§ **AIM OF THE EXERCISE**: Instruction for the entries that follow: retype exactly the lines from the line with "In a fast-moving" to the line with "Choose Trusted Inspectors — Not Just", both included, and omit all others.

§ **RECORDS**:
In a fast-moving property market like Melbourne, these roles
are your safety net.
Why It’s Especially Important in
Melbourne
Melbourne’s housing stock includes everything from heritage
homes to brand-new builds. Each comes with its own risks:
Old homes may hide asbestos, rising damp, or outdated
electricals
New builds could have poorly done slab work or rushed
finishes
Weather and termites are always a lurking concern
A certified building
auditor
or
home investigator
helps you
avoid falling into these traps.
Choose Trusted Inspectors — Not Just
--
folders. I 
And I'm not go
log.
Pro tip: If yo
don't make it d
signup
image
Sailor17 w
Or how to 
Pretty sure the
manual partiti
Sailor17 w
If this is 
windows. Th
...
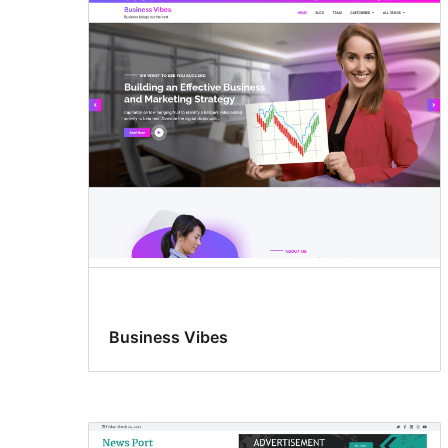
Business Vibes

§ **OUTPUT FOR THIS EXERCISE**:
In a fast-moving property market like Melbourne, these roles
are your safety net.
Why It’s Especially Important in
Melbourne
Melbourne’s housing stock includes everything from heritage
homes to brand-new builds. Each comes with its own risks:
Old homes may hide asbestos, rising damp, or outdated
electricals
New builds could have poorly done slab work or rushed
finishes
Weather and termites are always a lurking concern
A certified building
auditor
or
home investigator
helps you
avoid falling into these traps.
Choose Trusted Inspectors — Not Just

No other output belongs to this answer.